Westworld: Programming AI to Feel Pain
Ariel Conn of the Future of Life Institute asked me to comment on creating AI that can feel pain for the purposes of abuse. Her blog post is here. This is an extended version of the ideas that originated in that post.
In Westworld, humans pay to visit a U.S. Western theme park populated by lifelike robots. Many humans decide to play the role of villains, some kill robots, inflict pain on the robots, and worse.
First, I do not condone violence against humans, animals, or anthropomorphized robots or AI.
Yes, people seem to like to hurt robots. Just ask HITCHbot, which was hitchhiking around the world but eventually destroyed before making it to its final destination. It wasn’t even autonomous.
In humans and animals pain serves as a signal to avoid a particular stimulus. We experience it as a particular sensation and express it in a particular way. Robots and AI do not experience pain in the same way as humans and animals. We can look at the experience of pain and the expression of pain in AI and robots.
Experience of Pain in AI and Robots?
The closest analogy to pain in AI might be what happens in reinforcement learning agents (I use the term agent to refer to an AI or robot with some degree of autonomous decision making). Reinforcement learning agents engage in trial-and-error learning. At each point in time the agent receives a reward signal — a real number — to guide them towards desirable states or away from undesirable states. The reward signal can be a positive or negative.
One could draw analogy between the negative reward signal as a pain signal in animals. They both serve a similar function: to encourages the agent to avoid certain things. However, it would be incorrect to say that robots and AI experience negative reward as pain in the same way as animals or humans. It is a better metaphor to say it is akin to losing points in a computer game — something to be rationally avoided whenever possible. In humans, there is often an emotional reaction to negative reward: a feeling of disappointment, anger, sadness, etc. We save the response to negative reward and subsequent expression to the next section.
In AI it is common to use negative reward to train reinforcement learning agents. For example it is not uncommon to give a small negative reward to all states that are unrelated to desired behavior and a high positive reward to states that are related to desired behavior. The small negative reward basically means “don’t hang out in this state, keep moving toward a goal”. It is not something that AI researchers and developers spend much time thinking about. The scale of reward could go from zero up, or from zero down, or be on a scale that has positive and negative values. The important thing is that some states have reward associated with them that are relatively hight to other states. All the reinforcement learning algorithm tries to do is find a mapping of states to actions that maximizes expected reward.

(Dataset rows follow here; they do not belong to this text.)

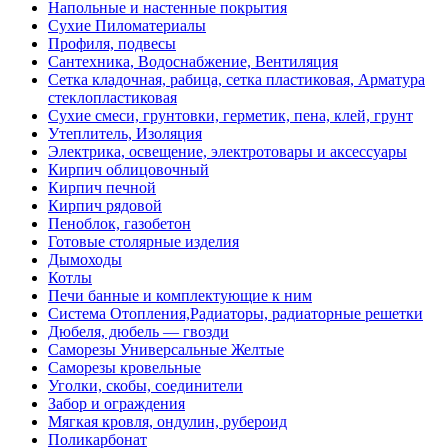
Напольные и настенные покрытия
Сухие Пиломатериалы
Профиля, подвесы
Сантехника, Водоснабжение, Вентиляция
Сетка кладочная, рабица, сетка пластиковая, Арматура
стеклопластиковая
Сухие смеси, грунтовки, герметик, пена, клей, грунт
Утеплитель, Изоляция
Электрика, освещение, электротовары и аксессуары
Кирпич облицовочный
Кирпич печной
Кирпич рядовой
Пеноблок, газобетон
Готовые столярные изделия
Дымоходы
Котлы
Печи банные и комплектующие к ним
Система Отопления,Радиаторы, радиаторные решетки
Дюбеля, дюбель — гвозди
Саморезы Универсальные Желтые
Саморезы кровельные
Уголки, скобы, соединители
Забор и ограждения
Мягкая кровля, ондулин, рубероид
Поликарбонат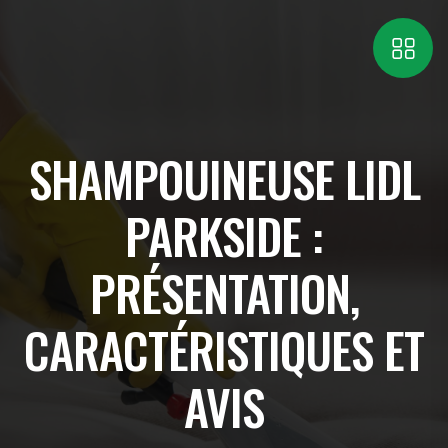
SHAMPOUINEUSE LIDL
PARKSIDE :
PRÉSENTATION,
CARACTÉRISTIQUES ET
AVIS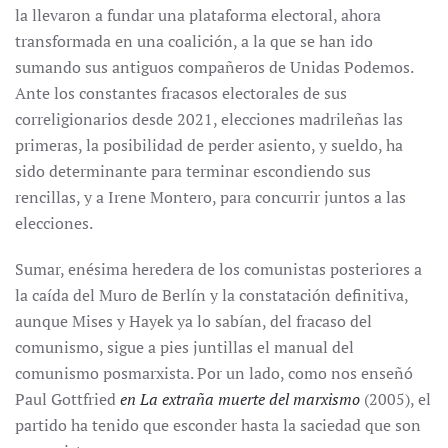
la llevaron a fundar una plataforma electoral, ahora
transformada en una coalición, a la que se han ido
sumando sus antiguos compañeros de Unidas Podemos.
Ante los constantes fracasos electorales de sus
correligionarios desde 2021, elecciones madrileñas las
primeras, la posibilidad de perder asiento, y sueldo, ha
sido determinante para terminar escondiendo sus
rencillas, y a Irene Montero, para concurrir juntos a las
elecciones.
Sumar, enésima heredera de los comunistas posteriores a
la caída del Muro de Berlín y la constatación definitiva,
aunque Mises y Hayek ya lo sabían, del fracaso del
comunismo, sigue a pies juntillas el manual del
comunismo posmarxista. Por un lado, como nos enseñó
Paul Gottfried
en La extraña muerte del marxismo
(2005), el
partido ha tenido que esconder hasta la saciedad que son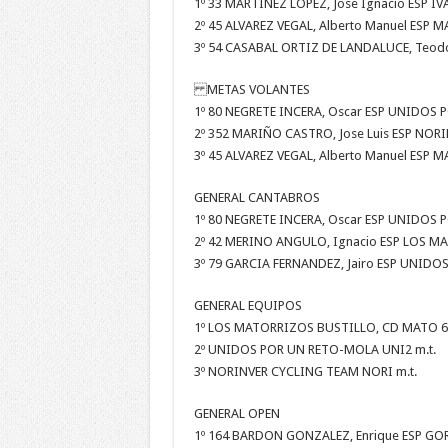
1º 33 MARTINEZ LOPEZ, Jose Ignacio ESP I
2º 45 ALVAREZ VEGAL, Alberto Manuel ESP M
3º 54 CASABAL ORTIZ DE LANDALUCE, Teod
METAS VOLANTES
1º 80 NEGRETE INCERA, Oscar ESP UNIDOS
2º 352 MARIÑO CASTRO, Jose Luis ESP NOR
3º 45 ALVAREZ VEGAL, Alberto Manuel ESP M
GENERAL CANTABROS
1º 80 NEGRETE INCERA, Oscar ESP UNIDOS 
2º 42 MERINO ANGULO, Ignacio ESP LOS MA
3º 79 GARCIA FERNANDEZ, Jairo ESP UNIDO
GENERAL EQUIPOS
1º LOS MATORRIZOS BUSTILLO, CD MATO 6
2º UNIDOS POR UN RETO-MOLA UNI2 m.t.
3º NORINVER CYCLING TEAM NORI m.t.
GENERAL OPEN
1º 164 BARDON GONZALEZ, Enrique ESP GOR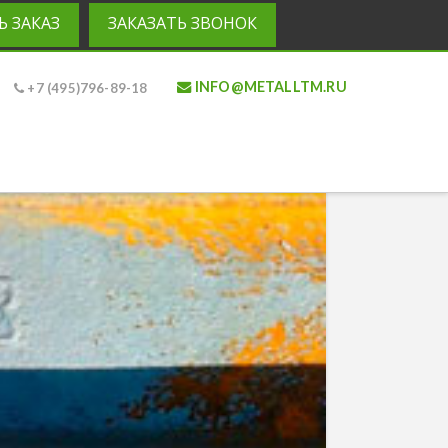
Ь ЗАКАЗ
ЗАКАЗАТЬ ЗВОНОК
INFO@METALLTM.RU
+7 (495)796-89-18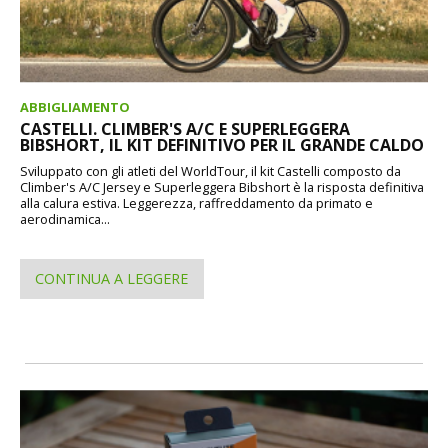
ABBIGLIAMENTO
CASTELLI. CLIMBER'S A/C E SUPERLEGGERA
BIBSHORT, IL KIT DEFINITIVO PER IL GRANDE CALDO
Sviluppato con gli atleti del WorldTour, il kit Castelli composto da
Climber's A/C Jersey e Superleggera Bibshort è la risposta definitiva
alla calura estiva. Leggerezza, raffreddamento da primato e
aerodinamica...
CONTINUA A LEGGERE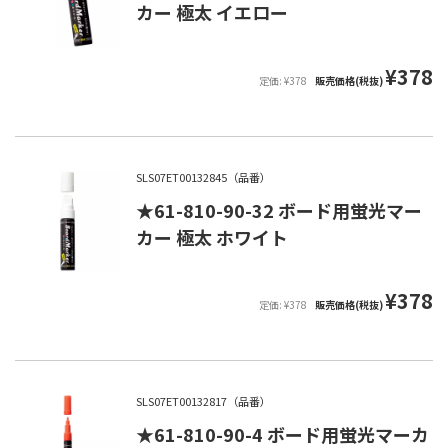
カー 極太 イエロー
¥378
定価: ¥378
販売価格(税抜)
SLS07ET00132845（品番）
★61-810-90-32 ボード用蛍光マー
カー 極太 ホワイト
¥378
定価: ¥378
販売価格(税抜)
SLS07ET00132817（品番）
★61-810-90-4 ボード用蛍光マーカ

Would we say that a robot is experiencing pain if it receives a reward value less an zero? This is a question for philosophers, I suppose. But adding some points to all reward values is a meaningless mathematical trick that can make all reward values positive. So I don’t believe so. The reinforcement learning agent will learn to act to minimize small positive rewards in favor for larger positive rewards the same way it will learn to act to minimize negative rewards in favor of positive rewards.

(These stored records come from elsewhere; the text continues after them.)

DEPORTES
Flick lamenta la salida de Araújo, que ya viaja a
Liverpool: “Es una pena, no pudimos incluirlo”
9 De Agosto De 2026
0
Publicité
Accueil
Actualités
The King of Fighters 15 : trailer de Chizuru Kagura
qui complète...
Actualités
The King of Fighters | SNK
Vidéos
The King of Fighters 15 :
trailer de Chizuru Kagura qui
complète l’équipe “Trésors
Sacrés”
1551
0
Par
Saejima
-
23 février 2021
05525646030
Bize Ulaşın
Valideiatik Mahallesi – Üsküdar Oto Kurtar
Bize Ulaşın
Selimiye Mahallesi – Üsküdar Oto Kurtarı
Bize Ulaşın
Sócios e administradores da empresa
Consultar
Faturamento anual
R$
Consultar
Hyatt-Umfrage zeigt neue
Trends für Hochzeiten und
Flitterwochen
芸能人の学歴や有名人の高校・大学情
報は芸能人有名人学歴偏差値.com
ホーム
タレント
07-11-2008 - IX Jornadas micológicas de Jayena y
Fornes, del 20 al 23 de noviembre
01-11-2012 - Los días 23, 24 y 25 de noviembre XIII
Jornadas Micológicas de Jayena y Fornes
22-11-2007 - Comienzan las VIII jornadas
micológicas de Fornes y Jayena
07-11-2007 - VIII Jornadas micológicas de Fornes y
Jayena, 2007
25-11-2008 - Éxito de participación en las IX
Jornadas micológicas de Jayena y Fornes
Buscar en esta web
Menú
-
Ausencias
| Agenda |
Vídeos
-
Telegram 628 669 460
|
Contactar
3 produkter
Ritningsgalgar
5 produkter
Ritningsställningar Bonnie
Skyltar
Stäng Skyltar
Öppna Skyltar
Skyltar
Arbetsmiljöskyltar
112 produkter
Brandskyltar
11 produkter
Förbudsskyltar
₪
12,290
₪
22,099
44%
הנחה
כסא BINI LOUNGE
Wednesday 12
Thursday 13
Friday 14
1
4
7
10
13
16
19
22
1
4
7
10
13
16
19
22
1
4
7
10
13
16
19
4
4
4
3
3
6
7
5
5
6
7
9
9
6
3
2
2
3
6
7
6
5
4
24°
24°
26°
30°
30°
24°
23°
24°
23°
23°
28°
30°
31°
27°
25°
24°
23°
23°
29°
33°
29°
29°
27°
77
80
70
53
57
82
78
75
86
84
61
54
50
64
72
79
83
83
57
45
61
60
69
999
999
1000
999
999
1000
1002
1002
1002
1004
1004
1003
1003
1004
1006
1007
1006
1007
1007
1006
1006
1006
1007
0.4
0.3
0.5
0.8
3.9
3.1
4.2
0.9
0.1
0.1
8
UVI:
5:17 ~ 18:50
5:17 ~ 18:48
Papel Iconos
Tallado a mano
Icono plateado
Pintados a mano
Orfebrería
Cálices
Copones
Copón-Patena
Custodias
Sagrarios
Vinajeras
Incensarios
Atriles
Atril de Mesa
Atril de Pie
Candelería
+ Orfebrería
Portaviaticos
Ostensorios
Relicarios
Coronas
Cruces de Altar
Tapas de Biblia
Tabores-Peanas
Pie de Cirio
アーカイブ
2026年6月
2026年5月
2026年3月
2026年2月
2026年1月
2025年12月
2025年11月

At the time of writing, I do not know what type of artificial intelligence techniques are used in Westworld robots. I doubt the show will ever go into enough detail. Reinforcement learning is an excellent framework for robotics because trial-and-error learning works reasonably well in chaotic environments such as the real world. However note that AI researchers are only at the stage of using reinforcement learning for relatively simple robots in relatively non-chaotic real world environments.
Expression of Pain in AI and Robots?
Robots and AI can be programmed to express pain in a humanlike fashion. However, it would be an illusion. For example, bots in computer games often have elaborate death animations.
Aside from games, there is one reason for creating this illusion: for the robot to communicate its internal state to humans in a way that is instantly understandable and invokes empathy. There can be a role for such communication. In human-robot teams humans may need to act quickly on behalf of the robot. In training and education where a virtual agent takes the role of a teammate, instructor, or student expressions of emotion can be important signals that the human is doing well or poorly. Finally, computer games’ use of emotion is self-explanatory.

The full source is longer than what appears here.